Figure 3 shows how to apply the full stochastic. The 10-period weighted moving average is overlaid on the price chart as a confirmation indicator.
FIGURE 3: PRICE OSCILLATIONS. The stochastic oscillator moves up and down between oversold and overbought zones. When the %k line (yellow line) moves above the %d (purple line) after moving above the oversold line, it could indicate upward price movement. Conversely, if the %k line crosses below the %d after moving below the overbought line, it could indicate downward price movement. Chart source: the thinkorswim platform from TD Ameritrade. For illustrative purposes only. Past performance does not guarantee future results.
The stochastic indicator displays two lines—%k (yellow line) and %d (purple line)—and mostly moves between its overbought (top horizontal line) and oversold (bottom horizontal line) levels. But sometimes it moves outside these levels, and that’s when you might want to pay attention. When the %k crosses above the oversold level and the %d line, it could indicate prices are moving up. If that coincides with price moving above the moving average, it’s additional confirmation. Similarly, when the %k crosses below the overbought level and the %d line, it could indicate prices are moving down. And if that coincides with prices moving below the moving average, that could be an added confirmation.
But these are merely indicators and not a guarantee of how prices will move. This is why many traders have exit conditions in place, just in case things don’t go as planned.
Prices typically don’t stay within a range forever. At some point they’re likely to break out to the upside or downside. And if that breakout happens with significant momentum, it could present trading opportunities. A momentum indicator to consider for identifying breakouts is the Relative Strength Index (RSI), which shows the strength of the price move. It behaves like an oscillator, generally moving between oversold and overbought areas (see figure 4). The RSI can give you an idea of the potential strength of the trend as it breaks out of a range.
In figure 4, price was moving within a trading range. When it broke out above the upper range, even though RSI was trending up, it didn’t break out above the overbought level. It’s interesting to note that RSI remained within the overbought and oversold levels while it was consolidating. It wasn’t until RSI started approaching the overbought level (indicated by the cyan line changing to red) that it indicated a possible increase in momentum. But it didn’t stay there long. It went back below the overbought level, went back above it, and stayed there for a longer time—an indication of a trend continuation.

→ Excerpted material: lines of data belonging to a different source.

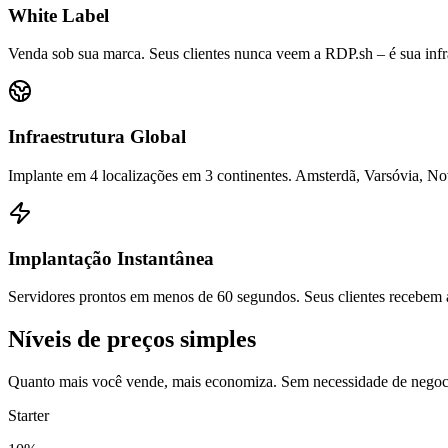
White Label
Venda sob sua marca. Seus clientes nunca veem a RDP.sh – é sua infra
Infraestrutura Global
Implante em 4 localizações em 3 continentes. Amsterdã, Varsóvia, No
Implantação Instantânea
Servidores prontos em menos de 60 segundos. Seus clientes recebem
Níveis de preços simples
Quanto mais você vende, mais economiza. Sem necessidade de negoc
Starter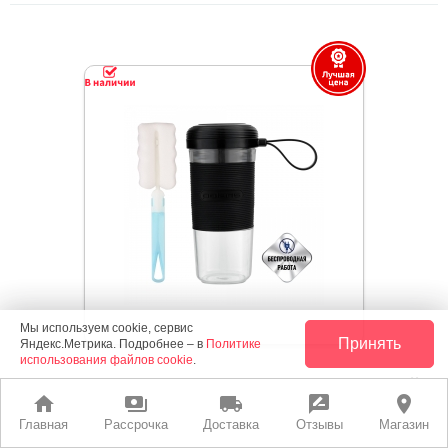
Мы используем cookie, сервис
Принять
Яндекс.Метрика. Подробнее – в
Политике
использования файлов cookie
.
Блендер Polaris PTB 0109 CordLess Черный
home
payments
local_shipping
rate_review
place
Главная
Рассрочка
Доставка
Отзывы
Магазин
Цвет: Чёрный, Материал корпуса: Пластик, Емкость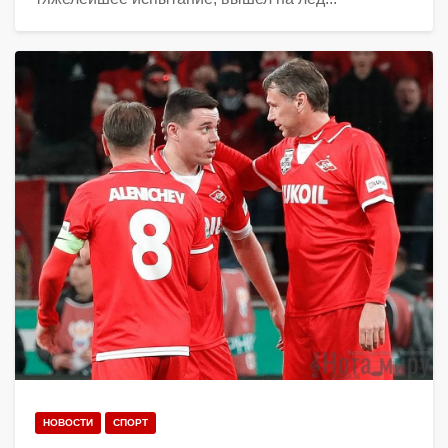
НОВОСТИ
СПОРТ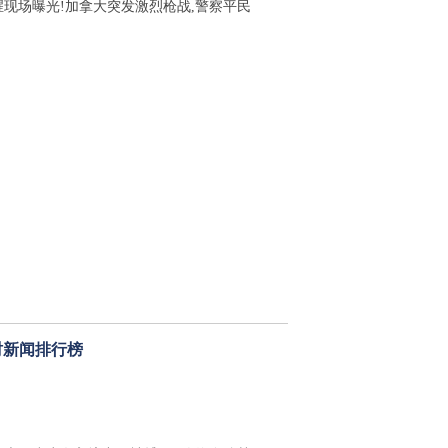
腥现场曝光!加拿大突发激烈枪战,警察平民
时新闻排行榜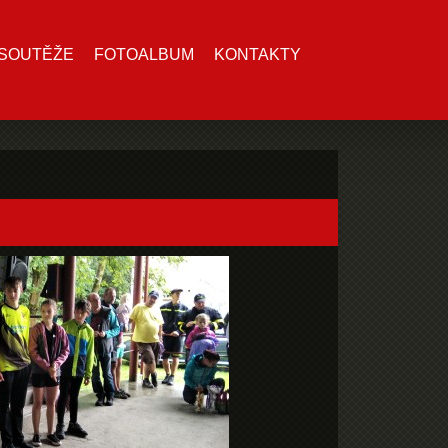
SOUTĚŽE
FOTOALBUM
KONTAKTY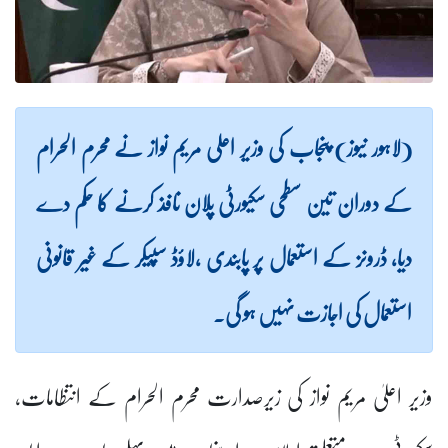
(لاہور نیوز) پنجاب کی وزیر اعلی مریم نواز نے محرم الحرام
کے دوران تین سطحی سکیورٹی پلان نافذ کرنے کا حکم دے
دیا، ڈرونز کے استعمال پر پابندی ،لاؤڈ سپیکر کے غیر قانونی
استعمال کی اجازت نہیں ہو گی۔
وزیر اعلیٰ مریم نواز کی زیرصدارت محرم الحرام کے انتظامات،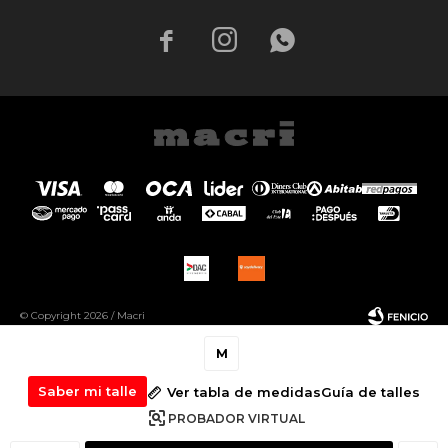



© Copyright 2026 / Macri
M
Saber mi talle
Ver tabla de medidas
Guía de talles
PROBADOR VIRTUAL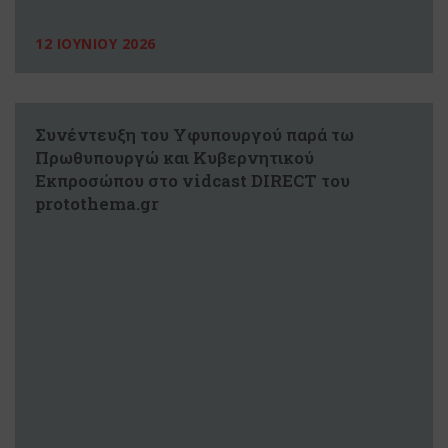
12 ΙΟΥΝΙΟΥ 2026
Συνέντευξη του Υφυπουργού παρά τω
Πρωθυπουργώ και Κυβερνητικού
Εκπροσώπου στο vidcast DIRECT του
protothema.gr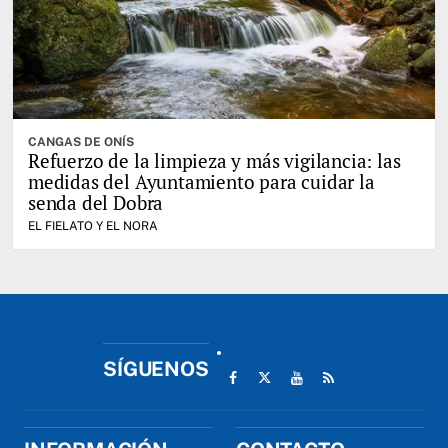
CANGAS DE ONÍS
Refuerzo de la limpieza y más vigilancia: las
medidas del Ayuntamiento para cuidar la
senda del Dobra
EL FIELATO Y EL NORA
SÍGUENOS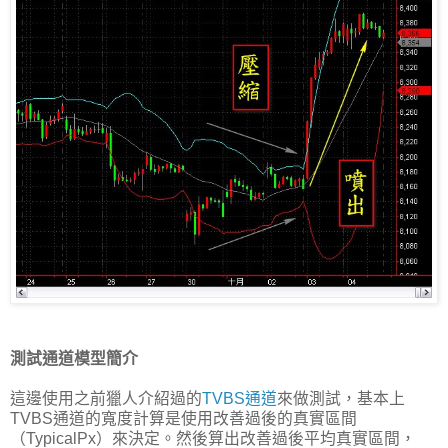
測試通道模型簡介
這邊使用之前獵人介紹過的
TVBS通道
來做測試，基本上
TVBS通道的寬度計算是使用改善過後的真實區間
（TypicalPx）來決定。然後算出改善過後平均真實區間，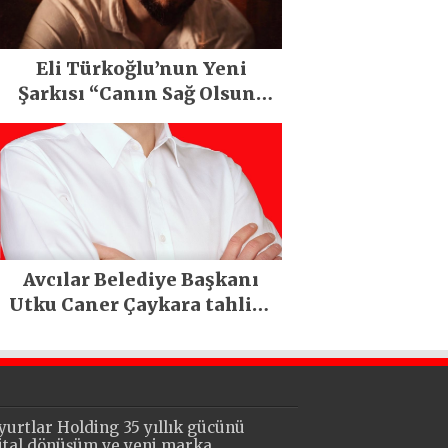
Eli Türkoğlu’nun Yeni
Şarkısı “Canın Sağ Olsun”
Büyük İlgi Gördü!..
Avcılar Belediye Başkanı
Utku Caner Çaykara tahliye
edildi
yurtlar Holding 35 yıllık gücünü
jital dönüşüm ve yeni marka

Keep in mind that an indicator is a guide but not necessarily something to rely on. It’s a good idea to have your stop levels in place when you make trades.
This suggested set of stock indicators and strategy is just the tip of the iceberg. There are more than 300 indicators you can consider trying out on the thinkorswim platform. You can categorize them into trending, trading range, and momentum indicators and create a technical indicator list including tools from each category. But make sure the indicators you choose aren’t redundant. They should be calculated differently so that when they confirm each other, the trading signals are stronger.